I developed an eye infection while travelling in Mexico . When I returned, my doctor sent me to an eye doctor to have it treated. But he couldn’t send me to any eye doctor. It had to be a doctor who participated in the plan and not many do. I was referred to a practice located at the extreme eastern reaches of Queens , one hour and 15 minutes by three different subway lines, then a twenty minute walk. Why don’t any eye doctors closer to home participate in the plan? In the words of my own doctor, it’s because my plan “sucks”.

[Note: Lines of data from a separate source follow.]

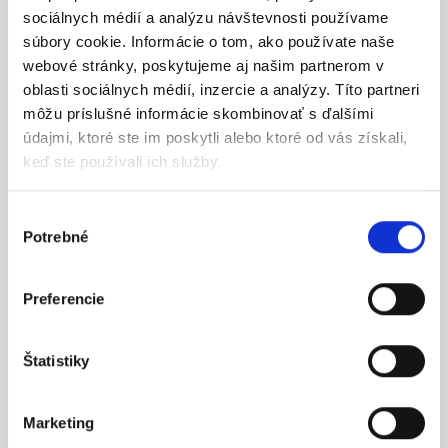
Test - prosím nereagujte
sociálnych médií a analýzu návštevnosti používame
Test - prosím nereagujte
súbory cookie. Informácie o tom, ako používate naše
Bardejov
webové stránky, poskytujeme aj našim partnerom v
oblasti sociálnych médií, inzercie a analýzy. Títo partneri
Petra Budinská
môžu príslušné informácie skombinovať s ďalšími
údajmi, ktoré ste im poskytli alebo ktoré od vás získali,
keď ste používali ich služby.
04.08.2026
Výber
Potrebné
súhlasu
Operátor/ Operátorka výroby
- zvoz z Bardejova zabezp...
Preferencie
Máš technické myslenie, si precízny/a a hľadáš s...
Bardejov
Štatistiky
Grafton Slovakia s.r.o.
Marketing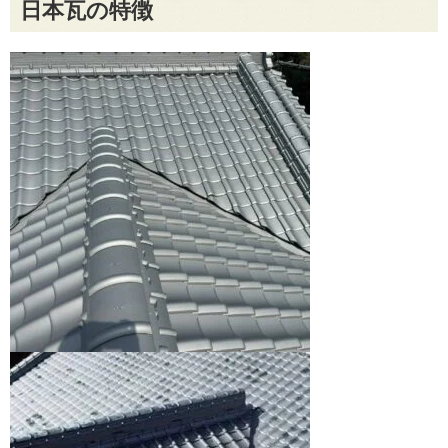
日本瓦の特徴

Prescriptions have become a nightmare. The antibiotic eye drops took three weeks to be approved. Rather than risk blindness, I coughed up $118 of my own money to buy them. The situation was worse for my anti-cholesterol drug. I have been taking Crestor for over five years with excellent results but the new insurance company won’t pay for it. They have Prevastat on their formulary list, one of the first ever cholesterol medications. It is so old that if pharmaceuticals were given copyrights instead of patents it would be in the public domain. It also has some nasty side effects. Within days of beginning the Prevastat I became overwhelmed with fatigue. Then the muscle and joint pain began. Four days later I could barely walk. I called my doctor and he told me to stop taking the drug immediately. Apparently it was causing my muscles to disintegrate and the next phase would have been kidney failure. Thank you, insurance company.
I’m feeling much better now and back on Crestor. In fact I’m feeling so well that I am about to walk to the gym and workout for the first time in two weeks. Now that I am finally starting to have a good time again, I wonder who, or what, is lurking out there waiting to spoil all my fun.